Task goal
The lines to copy are those with "dabei" in them. Pull each one from the entries below.
┄┄┄┄┄┄┄┄┄┄
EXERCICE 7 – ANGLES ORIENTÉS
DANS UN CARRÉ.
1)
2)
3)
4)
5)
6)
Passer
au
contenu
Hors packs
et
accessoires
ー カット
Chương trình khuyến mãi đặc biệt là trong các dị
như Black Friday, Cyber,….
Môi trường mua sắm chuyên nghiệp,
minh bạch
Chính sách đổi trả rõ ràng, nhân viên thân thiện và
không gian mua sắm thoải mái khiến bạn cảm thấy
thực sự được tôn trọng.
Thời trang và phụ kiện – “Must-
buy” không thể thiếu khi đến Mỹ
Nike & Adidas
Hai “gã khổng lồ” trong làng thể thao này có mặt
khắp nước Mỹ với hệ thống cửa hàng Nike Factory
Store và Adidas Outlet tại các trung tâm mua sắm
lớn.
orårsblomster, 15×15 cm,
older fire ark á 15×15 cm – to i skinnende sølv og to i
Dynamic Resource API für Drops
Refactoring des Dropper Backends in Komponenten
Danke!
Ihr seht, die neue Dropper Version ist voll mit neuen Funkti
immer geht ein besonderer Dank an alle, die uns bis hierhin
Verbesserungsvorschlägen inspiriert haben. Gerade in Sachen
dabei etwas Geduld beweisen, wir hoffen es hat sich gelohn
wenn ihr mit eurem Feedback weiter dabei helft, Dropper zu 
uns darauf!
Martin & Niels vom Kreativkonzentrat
┄┄┄┄┄┄┄┄┄┄
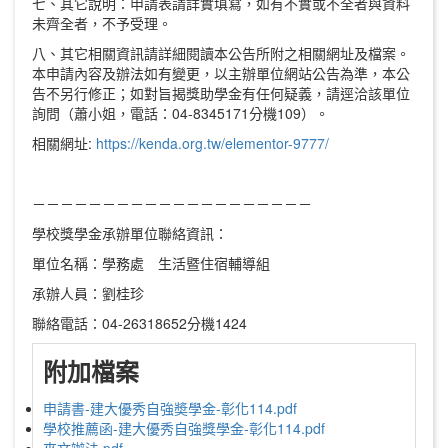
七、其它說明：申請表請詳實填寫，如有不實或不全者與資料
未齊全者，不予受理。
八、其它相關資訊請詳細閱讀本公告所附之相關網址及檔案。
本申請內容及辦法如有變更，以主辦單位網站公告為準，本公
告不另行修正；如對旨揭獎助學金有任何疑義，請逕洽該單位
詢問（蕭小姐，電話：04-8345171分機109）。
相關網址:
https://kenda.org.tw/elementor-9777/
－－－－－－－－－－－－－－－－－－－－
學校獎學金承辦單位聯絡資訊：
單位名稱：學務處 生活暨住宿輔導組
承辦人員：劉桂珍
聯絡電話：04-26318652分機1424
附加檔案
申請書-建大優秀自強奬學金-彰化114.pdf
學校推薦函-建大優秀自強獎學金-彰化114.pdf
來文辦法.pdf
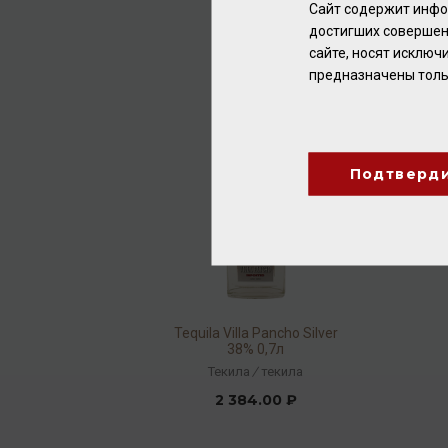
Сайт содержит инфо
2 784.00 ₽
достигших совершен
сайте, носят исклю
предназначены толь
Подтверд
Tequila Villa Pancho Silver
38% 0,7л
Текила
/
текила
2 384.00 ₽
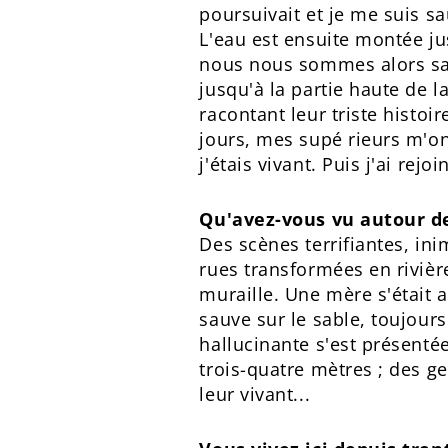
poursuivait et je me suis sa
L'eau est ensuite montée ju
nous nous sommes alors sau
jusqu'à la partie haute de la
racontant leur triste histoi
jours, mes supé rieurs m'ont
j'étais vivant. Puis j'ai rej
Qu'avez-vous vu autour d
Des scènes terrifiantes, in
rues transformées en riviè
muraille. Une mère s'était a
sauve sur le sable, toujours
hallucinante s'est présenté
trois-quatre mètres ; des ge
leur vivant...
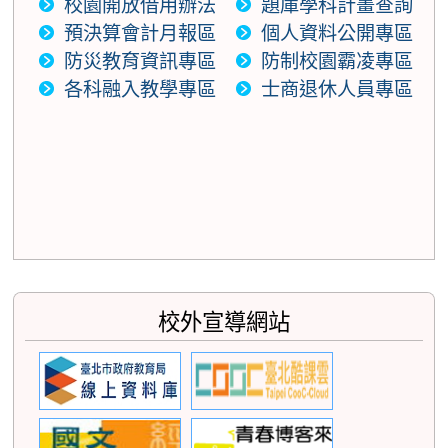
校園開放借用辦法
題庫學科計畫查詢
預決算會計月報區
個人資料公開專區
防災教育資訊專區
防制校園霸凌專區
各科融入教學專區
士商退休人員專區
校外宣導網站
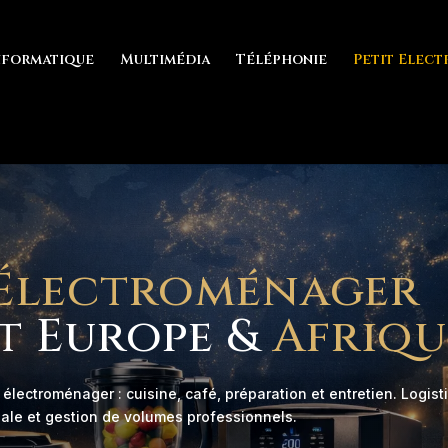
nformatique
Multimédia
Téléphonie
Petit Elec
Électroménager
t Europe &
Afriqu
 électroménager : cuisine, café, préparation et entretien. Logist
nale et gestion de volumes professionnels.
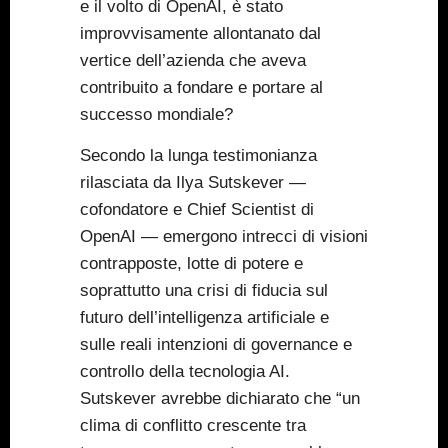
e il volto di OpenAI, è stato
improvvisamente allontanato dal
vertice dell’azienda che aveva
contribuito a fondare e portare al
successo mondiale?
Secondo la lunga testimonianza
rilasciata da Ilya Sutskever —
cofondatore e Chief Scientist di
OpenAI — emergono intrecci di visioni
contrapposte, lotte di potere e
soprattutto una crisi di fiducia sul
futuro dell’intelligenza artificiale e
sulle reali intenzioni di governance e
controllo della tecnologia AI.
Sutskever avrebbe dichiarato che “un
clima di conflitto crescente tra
┄┄┄┄┄┄┄┄┄┄
Task result
dabei etwas Geduld beweisen, wir hoffen es hat sich gelohn
wenn ihr mit eurem Feedback weiter dabei helft, Dropper zu 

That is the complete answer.